-- Material supplied --
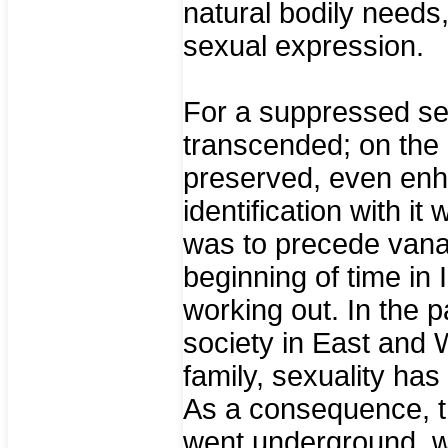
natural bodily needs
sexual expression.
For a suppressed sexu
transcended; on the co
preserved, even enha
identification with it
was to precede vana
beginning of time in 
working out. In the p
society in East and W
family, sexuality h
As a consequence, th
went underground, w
--
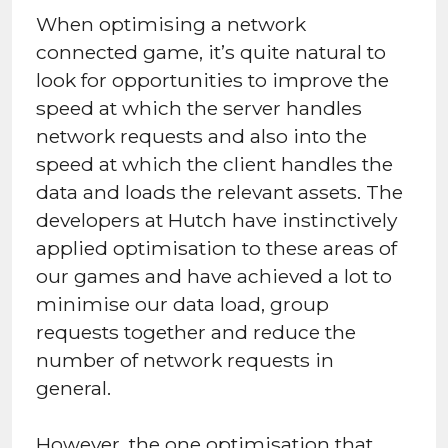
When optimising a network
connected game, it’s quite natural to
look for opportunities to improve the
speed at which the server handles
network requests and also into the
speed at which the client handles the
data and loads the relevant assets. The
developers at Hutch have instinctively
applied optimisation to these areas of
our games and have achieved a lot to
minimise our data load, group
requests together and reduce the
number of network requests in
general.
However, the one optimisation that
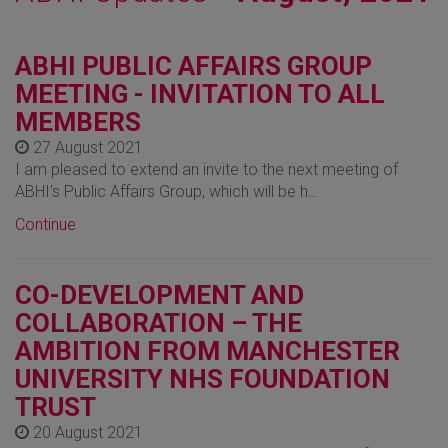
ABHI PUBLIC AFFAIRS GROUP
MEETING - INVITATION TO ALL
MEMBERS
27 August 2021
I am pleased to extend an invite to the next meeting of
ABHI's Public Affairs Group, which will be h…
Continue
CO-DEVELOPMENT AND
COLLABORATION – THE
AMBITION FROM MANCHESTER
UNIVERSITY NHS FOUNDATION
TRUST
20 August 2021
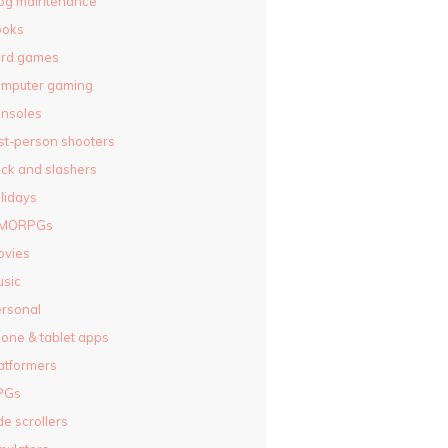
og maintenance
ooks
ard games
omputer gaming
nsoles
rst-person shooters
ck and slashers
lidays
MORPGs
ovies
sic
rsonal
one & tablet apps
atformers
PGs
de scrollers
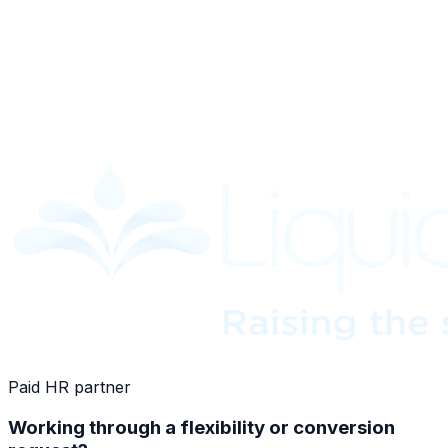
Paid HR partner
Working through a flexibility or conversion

-- Required action --
Whenever the word "which" shows up in a line above, copy that line.

-- Answer to the problem --
speed at which the server handles
speed at which the client handles the
ABHI's Public Affairs Group, which will be h…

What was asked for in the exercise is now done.